## GIVEN RECORDS
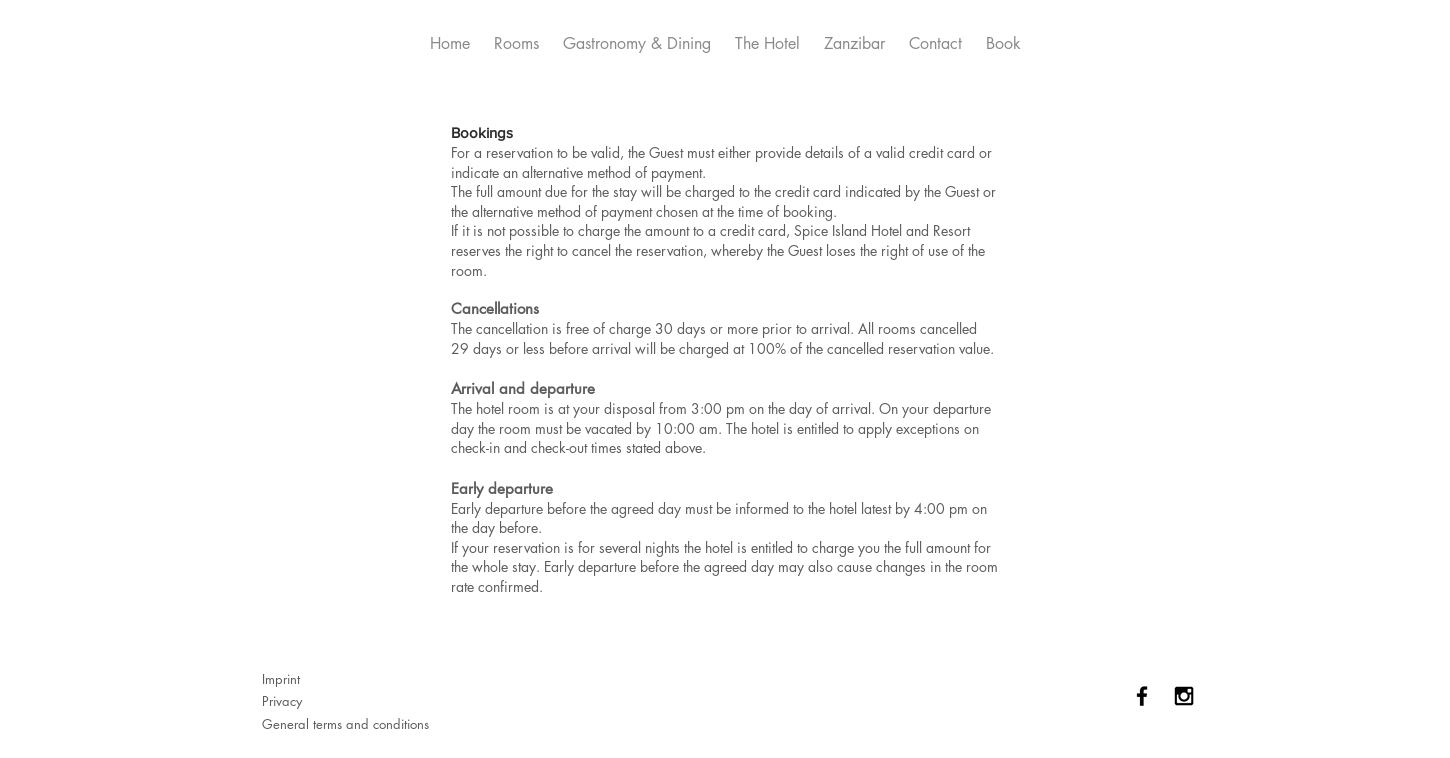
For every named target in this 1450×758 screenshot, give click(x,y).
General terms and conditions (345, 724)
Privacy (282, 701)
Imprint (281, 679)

---

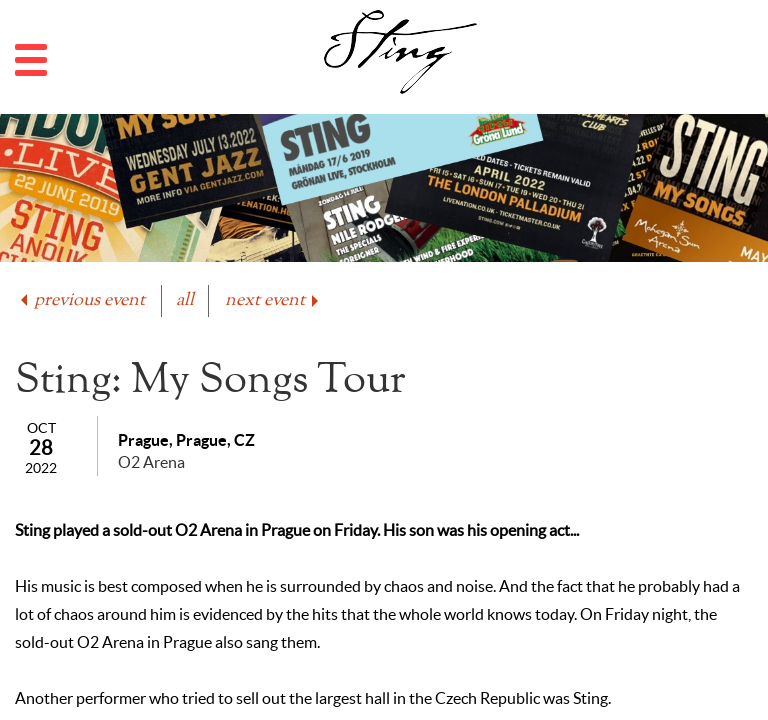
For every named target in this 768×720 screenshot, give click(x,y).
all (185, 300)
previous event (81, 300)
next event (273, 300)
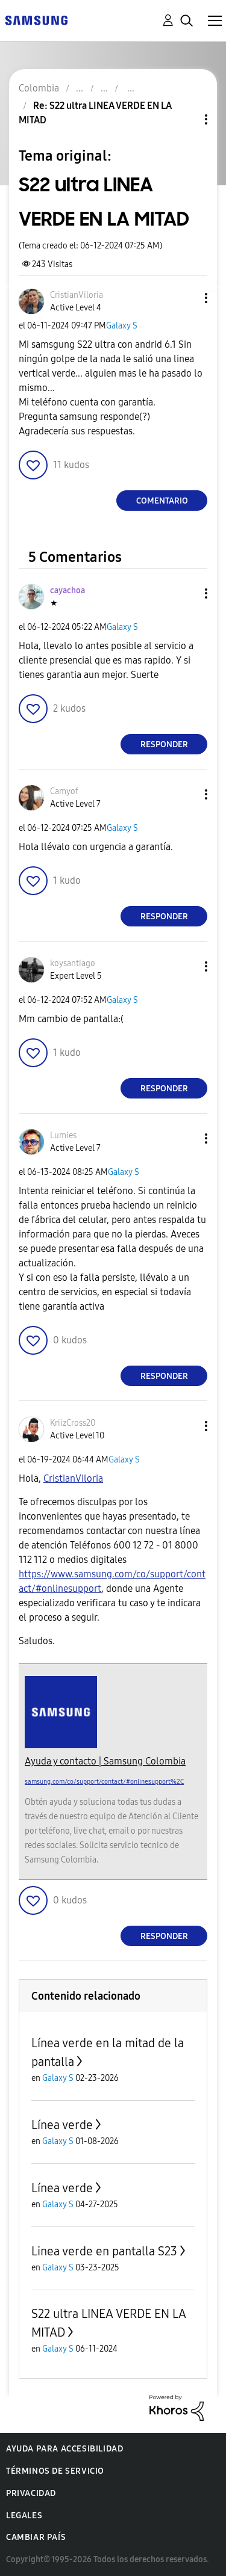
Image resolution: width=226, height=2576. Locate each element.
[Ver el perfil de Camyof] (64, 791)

## EXERCISE AIM
The records are given above. Copy each line in them that holds "target".

## EXPECTED OUTPUT
For every named target in this 1450×758 screenshot, give click(x,y).
For every named target in this 768×720 screenshot, give click(x,y).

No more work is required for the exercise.